Sun-Dried Tomato and Basil Chicken Pasta: Summer Recovery Meal
Why This Recipe Works for Athletes
This sun-dried tomato and basil chicken pasta delivers the high-carb, high-protein combination that makes it ideal as a post-training recovery dinner or the evening before a long ride. The sun-dried tomatoes contribute concentrated antioxidants and natural sweetness, while the chicken provides 35-40g of muscle-repairing protein per serving. Quick to make — under 25 minutes from start to finish.
Ingredients
- 300g dried pasta (penne or rigatoni)
- 400g chicken breast, diced
- 100g sun-dried tomatoes in oil, drained and roughly chopped
- 3 garlic cloves, minced
- 1 tbsp olive oil (or the oil from the sun-dried tomatoes jar)
- 100ml low-sodium chicken stock
- 30g fresh basil leaves
- 40g parmesan, grated
- Salt, black pepper, and chilli flakes to taste
Instructions
- Cook the pasta in well-salted boiling water according to packet instructions. Reserve 100ml of pasta water before draining.

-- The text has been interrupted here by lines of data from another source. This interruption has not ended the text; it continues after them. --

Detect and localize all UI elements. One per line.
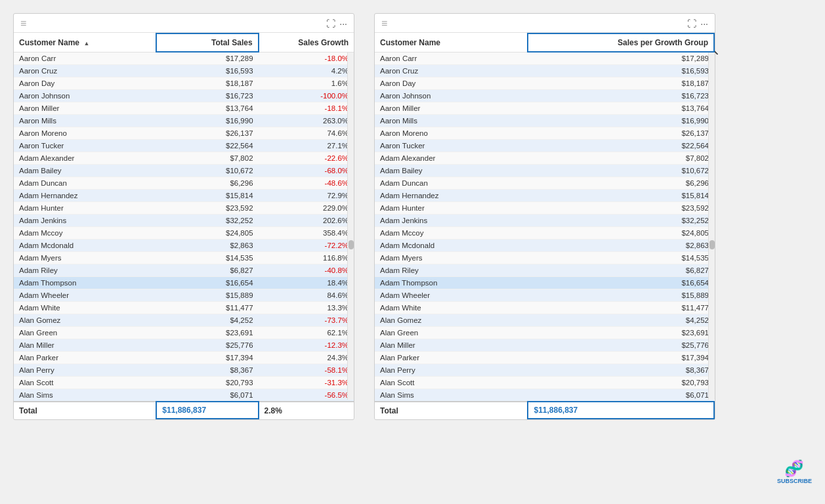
- table2-container: Customer Name Sales per Growth Group Aar…: [375, 33, 715, 419]
- menu-icon-2[interactable]: ···: [700, 18, 708, 29]
- expand-icon-1[interactable]: ⛶: [326, 18, 335, 29]
- subscribe-icon: 🧬: [784, 459, 804, 478]
- table-row[interactable]: Adam Jenkins $32,252 202.6%: [14, 215, 354, 227]
- table-row[interactable]: Alan Perry $8,367: [375, 364, 714, 377]
- subscribe-badge[interactable]: 🧬 SUBSCRIBE: [777, 459, 812, 484]
- table-row[interactable]: Adam Duncan $6,296: [375, 177, 714, 190]
- table-row[interactable]: Aaron Johnson $16,723 -100.0%: [14, 90, 354, 102]
- table-row[interactable]: Adam Myers $14,535 116.8%: [14, 252, 354, 264]
- table-row[interactable]: Adam Hernandez $15,814: [375, 190, 714, 202]
- menu-icon-1[interactable]: ···: [339, 18, 347, 29]
- table-row[interactable]: Adam Thompson $16,654 18.4%: [14, 277, 354, 289]
- growth-cell: 358.4%: [259, 227, 354, 240]
- table-row[interactable]: Alan Scott $20,793: [375, 377, 714, 389]
- col-customer-name-2[interactable]: Customer Name: [375, 33, 528, 52]
- table1-scrollbar[interactable]: [347, 52, 354, 400]
- table2-scrollbar[interactable]: [708, 52, 715, 400]
- table-row[interactable]: Aaron Cruz $16,593 4.2%: [14, 65, 354, 77]
- col-sales-growth[interactable]: Sales Growth: [259, 33, 354, 52]
- table-row[interactable]: Adam Myers $14,535: [375, 252, 714, 264]
- table-row[interactable]: Alan Parker $17,394: [375, 352, 714, 364]
- customer-name-cell: Aaron Mills: [14, 115, 156, 127]
- table-row[interactable]: Adam Bailey $10,672: [375, 165, 714, 177]
- drag-handle-2[interactable]: ≡: [381, 18, 388, 30]
- table1: Customer Name ▲ Total Sales Sales Growth…: [14, 33, 354, 419]
- customer-name-cell: Aaron Moreno: [375, 127, 528, 140]
- table-row[interactable]: Adam Mcdonald $2,863 -72.2%: [14, 240, 354, 252]
- table-row[interactable]: Adam Duncan $6,296 -48.6%: [14, 177, 354, 190]
- table-row[interactable]: Alan Miller $25,776 -12.3%: [14, 339, 354, 352]
- sales-cell: $20,793: [156, 377, 258, 389]
- table2-scrollbar-thumb[interactable]: [709, 240, 715, 249]
- table-row[interactable]: Aaron Tucker $22,564: [375, 140, 714, 152]
- table-row[interactable]: Adam White $11,477: [375, 302, 714, 314]
- table-row[interactable]: Alan Miller $25,776: [375, 339, 714, 352]
- value-cell: $14,535: [528, 252, 714, 264]
- col-customer-name-1[interactable]: Customer Name ▲: [14, 33, 156, 52]
- table-row[interactable]: Aaron Carr $17,289 -18.0%: [14, 52, 354, 65]
- table-row[interactable]: Aaron Johnson $16,723: [375, 90, 714, 102]
- table-row[interactable]: Alan Scott $20,793 -31.3%: [14, 377, 354, 389]
- customer-name-cell: Adam Duncan: [375, 177, 528, 190]
- table-row[interactable]: Aaron Mills $16,990 263.0%: [14, 115, 354, 127]
- table-row[interactable]: Adam Wheeler $15,889: [375, 289, 714, 302]
- drag-handle-1[interactable]: ≡: [20, 18, 27, 30]
- table1-scrollbar-thumb[interactable]: [349, 240, 354, 249]
- table-row[interactable]: Adam Mccoy $24,805 358.4%: [14, 227, 354, 240]
- table-row[interactable]: Adam Jenkins $32,252: [375, 215, 714, 227]
- sales-cell: $6,071: [156, 389, 258, 402]
- table-row[interactable]: Adam Mccoy $24,805: [375, 227, 714, 240]
- customer-name-cell: Alan Scott: [14, 377, 156, 389]
- table-row[interactable]: Adam Alexander $7,802 -22.6%: [14, 152, 354, 165]
- table2-body: Aaron Carr $17,289 Aaron Cruz $16,593 Aa…: [375, 52, 714, 402]
- table-row[interactable]: Adam Hunter $23,592: [375, 202, 714, 215]
- table-row[interactable]: Aaron Day $18,187: [375, 77, 714, 90]
- table-row[interactable]: Aaron Tucker $22,564 27.1%: [14, 140, 354, 152]
- table-row[interactable]: Adam Mcdonald $2,863: [375, 240, 714, 252]
- value-cell: $25,776: [528, 339, 714, 352]
- table1-footer-row: Total $11,886,837 2.8%: [14, 402, 354, 419]
- table-row[interactable]: Alan Sims $6,071: [375, 389, 714, 402]
- sales-cell: $13,764: [156, 102, 258, 115]
- customer-name-cell: Adam Myers: [14, 252, 156, 264]
- value-cell: $6,827: [528, 264, 714, 277]
- table-row[interactable]: Alan Gomez $4,252 -73.7%: [14, 314, 354, 327]
- table-row[interactable]: Adam Hunter $23,592 229.0%: [14, 202, 354, 215]
- table-row[interactable]: Aaron Day $18,187 1.6%: [14, 77, 354, 90]
- customer-name-cell: Aaron Tucker: [14, 140, 156, 152]
- table-row[interactable]: Adam Riley $6,827: [375, 264, 714, 277]
- customer-name-cell: Adam Jenkins: [14, 215, 156, 227]
- table-row[interactable]: Aaron Miller $13,764: [375, 102, 714, 115]
- table-row[interactable]: Aaron Moreno $26,137: [375, 127, 714, 140]
- table-row[interactable]: Alan Parker $17,394 24.3%: [14, 352, 354, 364]
- customer-name-cell: Adam Thompson: [375, 277, 528, 289]
- growth-cell: 27.1%: [259, 140, 354, 152]
- table-row[interactable]: Alan Perry $8,367 -58.1%: [14, 364, 354, 377]
- customer-name-cell: Adam Thompson: [14, 277, 156, 289]
- table-row[interactable]: Alan Green $23,691: [375, 327, 714, 339]
- table-row[interactable]: Aaron Moreno $26,137 74.6%: [14, 127, 354, 140]
- table-row[interactable]: Adam Hernandez $15,814 72.9%: [14, 190, 354, 202]
- col-total-sales[interactable]: Total Sales: [156, 33, 258, 52]
- table-row[interactable]: Adam White $11,477 13.3%: [14, 302, 354, 314]
- expand-icon-2[interactable]: ⛶: [687, 18, 696, 29]
- table-row[interactable]: Alan Gomez $4,252: [375, 314, 714, 327]
- table-row[interactable]: Adam Bailey $10,672 -68.0%: [14, 165, 354, 177]
- table-row[interactable]: Aaron Cruz $16,593: [375, 65, 714, 77]
- customer-name-cell: Aaron Miller: [14, 102, 156, 115]
- table-row[interactable]: Adam Wheeler $15,889 84.6%: [14, 289, 354, 302]
- sales-cell: $6,827: [156, 264, 258, 277]
- table-row[interactable]: Aaron Miller $13,764 -18.1%: [14, 102, 354, 115]
- table1-header: ≡ ⛶ ···: [14, 14, 354, 33]
- col-spgg[interactable]: Sales per Growth Group: [528, 33, 714, 52]
- table-row[interactable]: Aaron Mills $16,990: [375, 115, 714, 127]
- table1-container: Customer Name ▲ Total Sales Sales Growth…: [14, 33, 354, 419]
- sales-cell: $18,187: [156, 77, 258, 90]
- table-row[interactable]: Aaron Carr $17,289: [375, 52, 714, 65]
- value-cell: $6,071: [528, 389, 714, 402]
- table-row[interactable]: Adam Alexander $7,802: [375, 152, 714, 165]
- table-row[interactable]: Alan Sims $6,071 -56.5%: [14, 389, 354, 402]
- table-row[interactable]: Adam Riley $6,827 -40.8%: [14, 264, 354, 277]
- table-row[interactable]: Alan Green $23,691 62.1%: [14, 327, 354, 339]
- table-row[interactable]: Adam Thompson $16,654: [375, 277, 714, 289]
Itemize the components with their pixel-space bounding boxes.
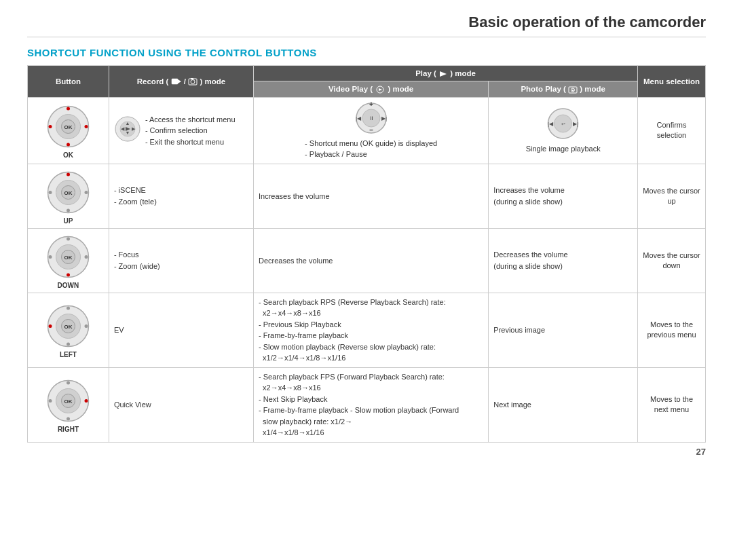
right-photo-cell: Next image (489, 367, 638, 442)
svg-point-16 (67, 143, 70, 147)
table-row: OK UP - iSCENE- Zoom (tele) Increases th… (28, 164, 706, 228)
up-record-text: - iSCENE- Zoom (tele) (114, 185, 248, 207)
down-dial-svg: OK (46, 235, 90, 279)
svg-text:|◀: |◀ (356, 115, 362, 122)
right-label: RIGHT (33, 426, 104, 433)
left-label: LEFT (33, 351, 104, 358)
svg-point-58 (67, 307, 70, 310)
svg-point-69 (84, 399, 88, 403)
up-video-cell: Increases the volume (253, 164, 488, 228)
svg-point-53 (84, 255, 88, 259)
page-number: 27 (27, 447, 706, 457)
up-menu-cell: Moves the cursor up (638, 164, 706, 228)
up-photo-text: Increases the volume(during a slide show… (493, 185, 633, 207)
record-ok-icon: ▲ ▼ ◀ ▶ (114, 115, 141, 143)
svg-text:|◀: |◀ (548, 121, 554, 127)
button-left-cell: OK LEFT (28, 293, 109, 367)
right-dial-svg: OK (46, 379, 90, 423)
right-menu-cell: Moves to the next menu (638, 367, 706, 442)
up-button-icon: OK (33, 170, 104, 214)
ok-label: OK (33, 151, 104, 159)
down-video-text: Decreases the volume (259, 255, 483, 267)
left-record-text: EV (114, 324, 248, 336)
shortcut-table: Button Record ( / ) mode Play ( (27, 65, 706, 443)
button-ok-cell: OK OK (28, 97, 109, 164)
header-photo-play: Photo Play ( ) mode (489, 81, 638, 98)
svg-point-60 (48, 324, 52, 328)
ok-photo-text: Single image playback (526, 143, 601, 155)
table-row: OK LEFT EV - Search playback RPS (Revers… (28, 293, 706, 367)
left-menu-cell: Moves to the previous menu (638, 293, 706, 367)
svg-point-52 (48, 255, 52, 259)
header-record: Record ( / ) mode (109, 66, 253, 98)
svg-point-66 (67, 381, 70, 385)
svg-point-43 (67, 208, 70, 212)
table-row: OK OK ▲ (28, 97, 706, 164)
svg-marker-10 (572, 89, 574, 91)
header-button: Button (28, 66, 109, 98)
svg-rect-4 (191, 78, 193, 79)
svg-point-44 (48, 191, 52, 194)
svg-rect-0 (172, 79, 178, 84)
svg-point-67 (67, 417, 70, 421)
left-menu-text: Moves to the previous menu (643, 320, 700, 341)
left-button-icon: OK (33, 304, 104, 348)
photo-play-icon (568, 86, 578, 94)
record-video-icon (171, 77, 182, 86)
down-photo-cell: Decreases the volume(during a slide show… (489, 228, 638, 293)
svg-text:▲: ▲ (125, 121, 130, 126)
up-label: UP (33, 217, 104, 225)
svg-point-18 (84, 125, 88, 128)
left-record-cell: EV (109, 293, 253, 367)
right-menu-text: Moves to the next menu (643, 394, 700, 415)
svg-text:OK: OK (64, 398, 72, 405)
right-record-cell: Quick View (109, 367, 253, 442)
up-dial-svg: OK (46, 170, 90, 214)
svg-text:⏸: ⏸ (369, 115, 374, 122)
svg-text:↩: ↩ (561, 122, 565, 126)
page-title: Basic operation of the camcorder (27, 14, 706, 37)
play-icon (438, 71, 448, 77)
svg-point-42 (67, 172, 70, 176)
svg-text:OK: OK (64, 324, 72, 330)
section-title: SHORTCUT FUNCTION USING THE CONTROL BUTT… (27, 47, 706, 58)
svg-text:▶|: ▶| (381, 115, 387, 122)
right-record-text: Quick View (114, 399, 248, 411)
right-video-text: - Search playback FPS (Forward Playback … (259, 371, 483, 438)
svg-text:+: + (369, 101, 373, 108)
down-photo-text: Decreases the volume(during a slide show… (493, 249, 633, 272)
svg-point-17 (48, 125, 52, 128)
video-play-icon (375, 86, 386, 94)
svg-point-45 (84, 191, 88, 194)
up-record-cell: - iSCENE- Zoom (tele) (109, 164, 253, 228)
up-menu-text: Moves the cursor up (643, 186, 700, 207)
header-play: Play ( ) mode (253, 66, 637, 81)
ok-record-cell: ▲ ▼ ◀ ▶ - Access the shortcut menu- Conf… (109, 97, 253, 164)
svg-point-15 (67, 107, 70, 111)
svg-text:OK: OK (64, 255, 72, 261)
down-menu-cell: Moves the cursor down (638, 228, 706, 293)
down-record-text: - Focus- Zoom (wide) (114, 249, 248, 272)
svg-text:–: – (369, 126, 373, 134)
button-up-cell: OK UP (28, 164, 109, 228)
down-menu-text: Moves the cursor down (643, 250, 700, 272)
svg-marker-5 (440, 71, 447, 77)
up-photo-cell: Increases the volume(during a slide show… (489, 164, 638, 228)
photo-ok-icon: |◀ ↩ ▶| (541, 107, 585, 141)
ok-dial-svg: OK (46, 105, 90, 149)
left-video-cell: - Search playback RPS (Reverse Playback … (253, 293, 488, 367)
ok-video-cell: |◀ ⏸ ▶| + – - Shortcut menu (OK guide) i… (253, 97, 488, 164)
svg-point-59 (67, 343, 70, 346)
svg-text:OK: OK (64, 190, 72, 196)
ok-menu-cell: Confirms selection (638, 97, 706, 164)
table-row: OK DOWN - Focus- Zoom (wide) Decreases t… (28, 228, 706, 293)
svg-marker-7 (379, 88, 382, 91)
right-video-cell: - Search playback FPS (Forward Playback … (253, 367, 488, 442)
header-menu: Menu selection (638, 66, 706, 98)
svg-text:▼: ▼ (125, 130, 130, 135)
svg-point-51 (67, 273, 70, 276)
svg-text:▶|: ▶| (573, 121, 578, 127)
ok-video-text: - Shortcut menu (OK guide) is displayed-… (305, 138, 437, 160)
svg-point-61 (84, 324, 88, 328)
svg-point-3 (191, 80, 195, 84)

- While the pasta cooks, heat olive oil in a large frying pan over medium-high heat. Add the diced chicken and cook for 5-6 minutes until golden on the outside and cooked through. Season with salt and pepper.
- Add the minced garlic and sun-dried tomatoes to the pan. Cook for 90 seconds, stirring continuously, until fragrant.
- Pour in the chicken stock and reserved pasta water. Stir and let it reduce for 2 minutes until the sauce lightly coats the back of a spoon.
- Add the drained pasta to the pan and toss to coat. Remove from heat, stir through the fresh basil leaves, scatter with parmesan, and serve immediately.
Nutrition Notes
Per serving (serves 2): approximately 680-720 calories, 62g protein, 78g carbohydrates, 14g fat. This makes it an excellent post-long-ride recovery meal when you need to replenish glycogen and begin muscle protein synthesis quickly. For a lighter pre-race version, reduce the chicken to 250g and increase the pasta to 350g to shift the carb-to-protein ratio. Swap parmesan for a dairy-free alternative if needed.